Finished a 3-day trip on the C&O Canal towpath from Cumberland to Georgetown yesterday, camping at the hiker/biker sites along the way. Was a wet final day, but phenomenal trip all around. Put this absolute ridiculousness of a bike thru its paces.
Basically: someone was giving away a Costco hybrid – a Northrock SC7 – during COVID. Every part on it was rusted silly. But I needed a bike, and it was peak bike shortage. So I upgraded the thing within an inch of its life. Not one part besides the frame (repainted in Mazda's Polymetal Gray automotive paint) is original. Many have been updated multiple times: this thing used to have Jones loop bars, then a Velo Orange Curvy bar, before getting converted to drops before this trip. Now it's got a ridiculous combo of eBay part finds and random new kit:
Shimano commuter flat pedals (because I wear barefoot-style/minimalist shoes and don't want traction pins poking thru my sole);
Dura-Ace ST-9001 brifters (with not-quite-fitting Ultegra hoods, since original hoods are unobtainium);
GRX 46/30 front cranks/derailleur;
XT 11-40 11-speed rear cassette and derailleur with Wolftooth Tanpan;
V-brakes with Problem Solvers Travel Agents. But don't worry: the front fork has mounts for disc brakes (but the front wheel hub doesn't) and the rear wheel has six-bolt rotor mounts (but there's no disc brake mount on the frame).
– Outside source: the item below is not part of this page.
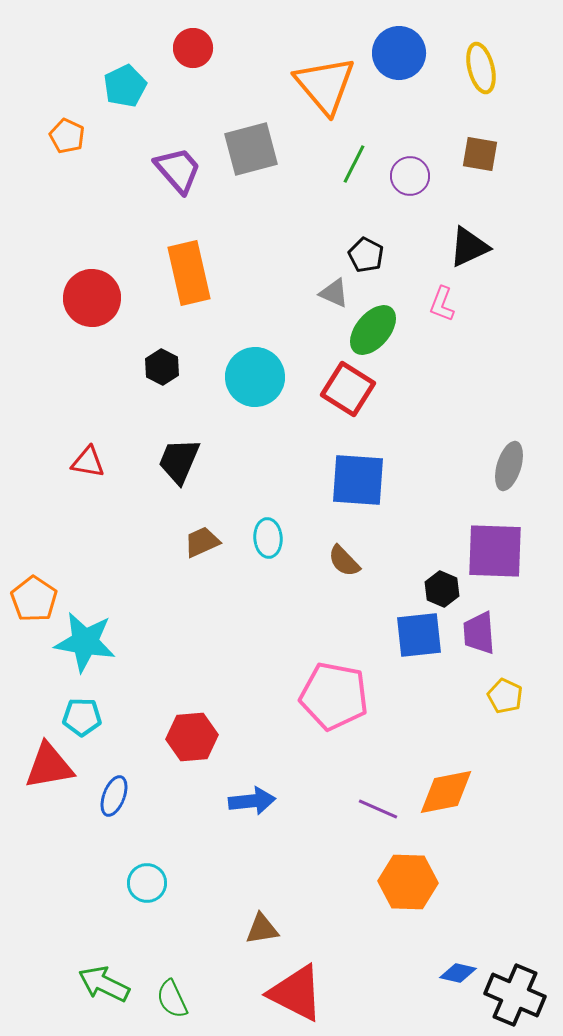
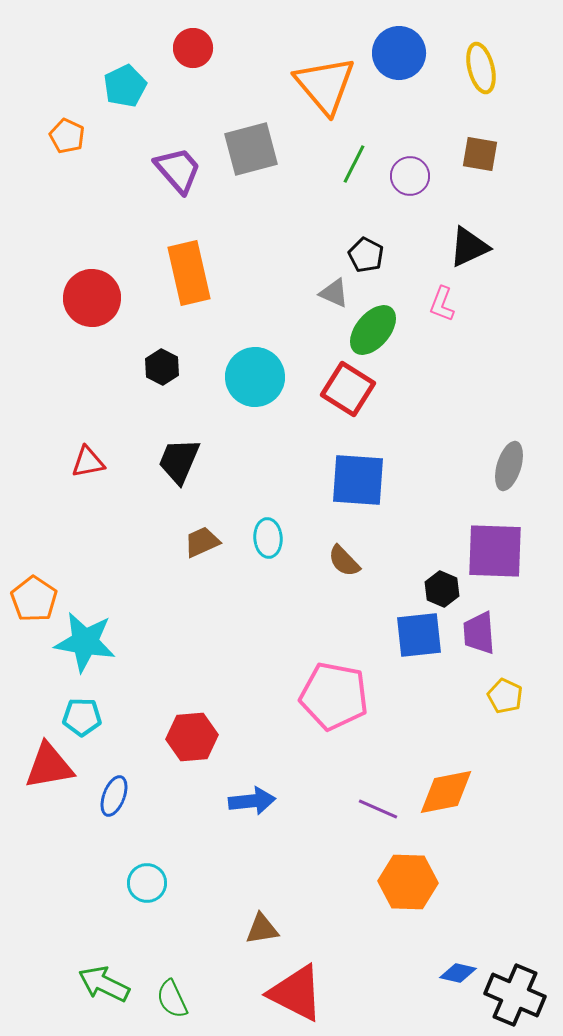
red triangle at (88, 462): rotated 21 degrees counterclockwise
And you know what? It rode fine. Pretty well, even.
As far as the trail: can't recommend it enough. Almost everyone I met seems to be doing the full route from Pittsburgh (GAP + C&O), but the C&O is a great trail in its own right.
On gear: Can't recommend the Tailfin rack and bags enough. Other MVPs: a Platypus Quickdraw filter paired with a Cnoc Vecto X water bag; a Rab Phantom quarter-zip raincoat (the lightest and most packable mass-market waterproof raincoat I could find); and the Revelate Pronghorn. My Edge Solar lasted the entire trip without charging and tracked it all on GPS.
And finally: shoutout to the guys at Bridgeway Bikes in Brunswick, MD. They are absolute heroes and so unbelievably helpful to folks out on the trail. If you're stranded or need some help while you're out there – give them a call. They're the kind of bike shop that deserves all the support they can get.